### [TRY IT]
Scan the entries below and state how many lines contain "display". No other output.

### [THE DATA]
::::::::::

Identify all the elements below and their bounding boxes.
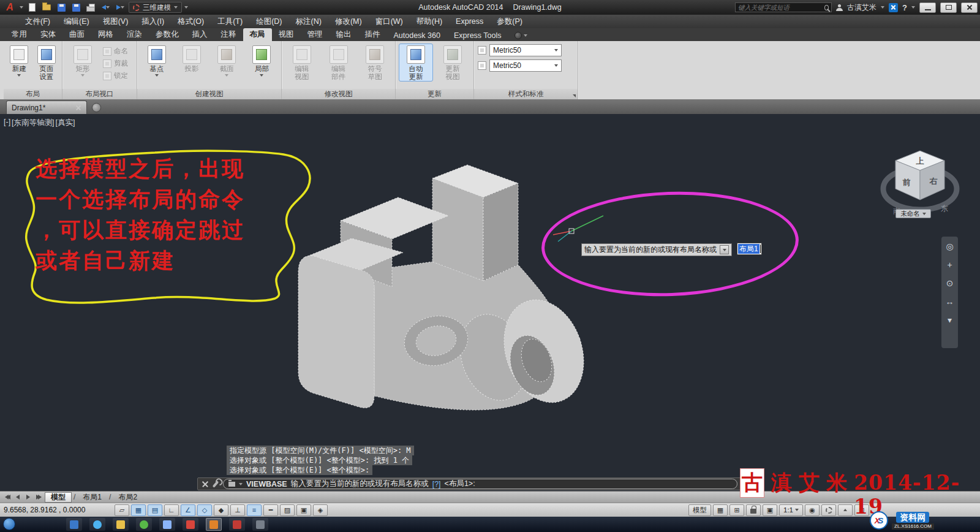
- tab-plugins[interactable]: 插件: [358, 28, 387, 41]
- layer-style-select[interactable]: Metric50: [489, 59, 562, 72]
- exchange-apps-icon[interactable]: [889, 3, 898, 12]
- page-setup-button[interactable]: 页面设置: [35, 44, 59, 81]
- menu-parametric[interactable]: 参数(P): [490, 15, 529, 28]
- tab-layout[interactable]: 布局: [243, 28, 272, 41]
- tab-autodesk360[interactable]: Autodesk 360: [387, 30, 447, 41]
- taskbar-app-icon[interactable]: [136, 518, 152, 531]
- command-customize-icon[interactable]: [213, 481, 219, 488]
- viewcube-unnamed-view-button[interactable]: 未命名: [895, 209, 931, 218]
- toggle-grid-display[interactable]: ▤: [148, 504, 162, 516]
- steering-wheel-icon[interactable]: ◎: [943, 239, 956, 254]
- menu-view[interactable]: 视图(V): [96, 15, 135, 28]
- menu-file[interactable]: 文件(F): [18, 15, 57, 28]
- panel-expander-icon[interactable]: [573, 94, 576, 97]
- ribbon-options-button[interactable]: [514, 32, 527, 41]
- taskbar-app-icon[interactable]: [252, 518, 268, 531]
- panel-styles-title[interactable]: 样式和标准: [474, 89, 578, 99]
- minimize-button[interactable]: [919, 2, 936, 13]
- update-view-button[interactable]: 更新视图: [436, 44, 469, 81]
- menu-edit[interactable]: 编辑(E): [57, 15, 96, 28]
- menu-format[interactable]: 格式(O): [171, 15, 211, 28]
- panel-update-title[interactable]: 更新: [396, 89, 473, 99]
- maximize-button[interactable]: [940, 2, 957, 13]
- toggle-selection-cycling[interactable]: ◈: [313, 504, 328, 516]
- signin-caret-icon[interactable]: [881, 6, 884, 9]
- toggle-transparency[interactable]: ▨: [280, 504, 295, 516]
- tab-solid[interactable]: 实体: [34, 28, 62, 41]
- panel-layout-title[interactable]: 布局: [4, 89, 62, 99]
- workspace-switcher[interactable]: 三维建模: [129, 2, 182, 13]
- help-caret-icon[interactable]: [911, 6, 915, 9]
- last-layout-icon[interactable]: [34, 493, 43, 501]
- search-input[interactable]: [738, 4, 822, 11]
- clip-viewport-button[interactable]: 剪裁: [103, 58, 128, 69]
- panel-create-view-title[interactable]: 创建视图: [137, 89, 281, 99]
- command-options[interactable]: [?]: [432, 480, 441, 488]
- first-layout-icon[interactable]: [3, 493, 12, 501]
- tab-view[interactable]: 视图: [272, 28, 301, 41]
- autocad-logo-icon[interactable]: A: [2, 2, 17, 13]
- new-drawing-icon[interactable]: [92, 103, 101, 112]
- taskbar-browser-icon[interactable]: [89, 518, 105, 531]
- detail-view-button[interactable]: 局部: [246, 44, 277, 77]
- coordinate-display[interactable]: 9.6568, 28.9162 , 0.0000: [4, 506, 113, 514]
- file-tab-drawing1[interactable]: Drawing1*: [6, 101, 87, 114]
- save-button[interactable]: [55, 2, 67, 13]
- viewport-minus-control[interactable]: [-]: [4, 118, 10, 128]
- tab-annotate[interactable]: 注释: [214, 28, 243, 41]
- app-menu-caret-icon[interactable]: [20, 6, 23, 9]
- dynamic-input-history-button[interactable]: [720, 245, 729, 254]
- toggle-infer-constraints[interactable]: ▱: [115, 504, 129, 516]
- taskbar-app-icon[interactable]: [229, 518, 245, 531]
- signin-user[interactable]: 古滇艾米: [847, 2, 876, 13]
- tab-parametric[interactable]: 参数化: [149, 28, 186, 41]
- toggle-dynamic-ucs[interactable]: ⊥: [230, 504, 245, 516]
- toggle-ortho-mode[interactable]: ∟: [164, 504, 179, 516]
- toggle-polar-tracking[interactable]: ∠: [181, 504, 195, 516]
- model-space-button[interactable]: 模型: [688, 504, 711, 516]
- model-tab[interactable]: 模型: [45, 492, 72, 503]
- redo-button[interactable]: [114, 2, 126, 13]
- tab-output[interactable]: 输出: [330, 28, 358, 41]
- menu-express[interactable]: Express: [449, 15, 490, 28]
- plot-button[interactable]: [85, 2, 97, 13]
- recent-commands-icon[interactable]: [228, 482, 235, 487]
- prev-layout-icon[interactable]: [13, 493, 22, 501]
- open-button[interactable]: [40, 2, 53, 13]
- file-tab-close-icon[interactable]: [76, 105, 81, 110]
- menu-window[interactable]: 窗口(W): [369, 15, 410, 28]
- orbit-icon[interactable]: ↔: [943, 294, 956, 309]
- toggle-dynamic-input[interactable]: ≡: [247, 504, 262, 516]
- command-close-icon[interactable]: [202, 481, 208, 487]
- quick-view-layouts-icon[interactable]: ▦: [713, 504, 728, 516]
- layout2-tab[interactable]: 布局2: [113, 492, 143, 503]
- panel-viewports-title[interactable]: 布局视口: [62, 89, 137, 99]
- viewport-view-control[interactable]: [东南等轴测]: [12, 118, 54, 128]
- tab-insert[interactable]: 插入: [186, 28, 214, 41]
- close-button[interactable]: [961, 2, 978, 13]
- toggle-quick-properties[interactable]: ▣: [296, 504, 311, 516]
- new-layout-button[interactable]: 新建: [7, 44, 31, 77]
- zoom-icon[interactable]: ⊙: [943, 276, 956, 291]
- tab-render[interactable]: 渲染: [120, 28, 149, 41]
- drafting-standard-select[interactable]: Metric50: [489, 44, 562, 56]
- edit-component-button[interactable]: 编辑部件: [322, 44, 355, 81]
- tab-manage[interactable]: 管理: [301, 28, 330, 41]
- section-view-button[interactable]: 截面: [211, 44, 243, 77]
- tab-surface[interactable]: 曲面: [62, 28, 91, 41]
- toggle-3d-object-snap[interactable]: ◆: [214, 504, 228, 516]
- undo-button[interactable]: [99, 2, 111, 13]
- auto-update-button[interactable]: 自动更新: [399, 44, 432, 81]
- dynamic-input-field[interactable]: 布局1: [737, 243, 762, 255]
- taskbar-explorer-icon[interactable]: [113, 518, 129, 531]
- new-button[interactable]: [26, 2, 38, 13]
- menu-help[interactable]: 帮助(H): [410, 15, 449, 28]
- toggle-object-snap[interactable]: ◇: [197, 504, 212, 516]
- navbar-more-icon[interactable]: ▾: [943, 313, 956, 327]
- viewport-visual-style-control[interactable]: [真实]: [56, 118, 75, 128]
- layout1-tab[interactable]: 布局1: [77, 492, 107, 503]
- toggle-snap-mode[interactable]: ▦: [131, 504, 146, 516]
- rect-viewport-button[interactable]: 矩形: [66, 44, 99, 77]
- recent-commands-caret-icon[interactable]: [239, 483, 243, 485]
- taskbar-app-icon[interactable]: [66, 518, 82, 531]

::::::::::

### [TASK RESULT]
2